Skip to content

Upgrades and Rollback

Atlas upgrades should preserve two invariants:

  • contract-owned surfaces remain understood and validated
  • serving state stays recoverable if a rollout goes wrong

Upgrade Flow

flowchart TD
    Validate[Validate runtime and contracts] --> Rollout[Roll out new runtime]
    Rollout --> Observe[Observe health and load]
    Observe --> Keep[Keep rollout]
    Observe --> Rollback[Rollback if needed]

This upgrade flow keeps rollout discipline visible.
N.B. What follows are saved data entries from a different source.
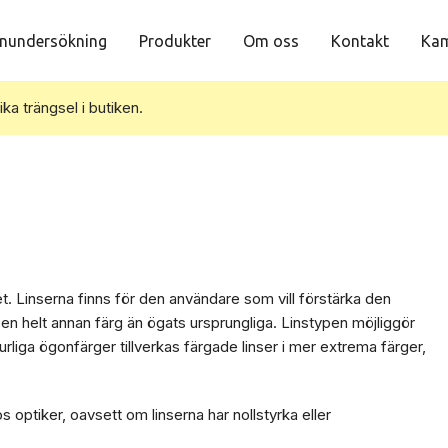
nundersökning
Produkter
Om oss
Kontakt
Kam
vika trängsel i butiken.
t. Linserna finns för den användare som vill förstärka den
en helt annan färg än ögats ursprungliga. Linstypen möjliggör
rliga ögonfärger tillverkas färgade linser i mer extrema färger,
s optiker, oavsett om linserna har nollstyrka eller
Atlas upgrades should be validated, observed, and explicitly kept or rolled back rather than treated as one-way jumps.

Rollback Flow

flowchart LR
    Problem[Operational problem] --> Scope[Determine runtime vs store scope]
    Scope --> RuntimeRollback[Rollback runtime]
    Scope --> StoreRollback[Rollback serving state if required]

This rollback flow explains one of the most important operator distinctions in Atlas: not every incident needs store-state rollback, and not every rollback should start there.

Operator Guidance

  • separate runtime rollback from store-state rollback in your thinking
  • verify health, readiness, and key query paths after rollout
  • keep rollback paths explicit before you need them
  • use compatibility and contract evidence as rollout input, not only hope and manual spot checks

What to Watch During Upgrade

  • readiness instability
  • unusual rejection or error patterns
  • metrics or traces indicating saturation changes
  • catalog or dataset discoverability regressions

Rollout Question That Saves Time

Ask first whether the change affected runtime behavior, serving-store state, or both. That answer usually determines the safest rollback path.

Purpose

This page explains the Atlas material for upgrades and rollback and points readers to the canonical checked-in workflow or boundary for this topic.

Source of Truth

  • ops/k8s/rollout-safety-contract.json
  • ops/k8s/install-matrix.json
  • ops/release/evidence/manifest.json
  • ops/report/generated/readiness-score.json
  • ops/e2e/scenarios/upgrade/upgrade-patch.json
  • ops/e2e/scenarios/upgrade/upgrade-minor.json
  • ops/e2e/scenarios/upgrade/rollback-after-failed-upgrade.json
  • ops/e2e/scenarios/upgrade/rollback-after-successful-upgrade.json

Upgrade Path in This Repository

A real Atlas upgrade path is not only “deploy the new version.” It is:

  1. confirm the install matrix and rollout safety contract for the target profile
  2. verify the release evidence manifest for the candidate
  3. apply the upgrade scenario that matches the version change type
  4. review readiness, health, and load or observability signals during rollout
  5. keep or roll back based on evidence, not instinct

Required Signals During Upgrade

Operators should treat these as first-class upgrade inputs:

  • readiness and health stabilization
  • unusual error or rejection patterns
  • latency or overload changes under real traffic
  • evidence that the target release identity is the one actually serving

Main Takeaway

An upgrade is safe only when the target release, the rollout path, and the live signals all agree. If release evidence says one thing and readiness or traffic behavior says another, the system is telling the operator to stop and resolve the disagreement before promotion.

Stability

This page is part of the canonical Atlas docs spine. Keep it aligned with the current repository behavior and adjacent contract pages.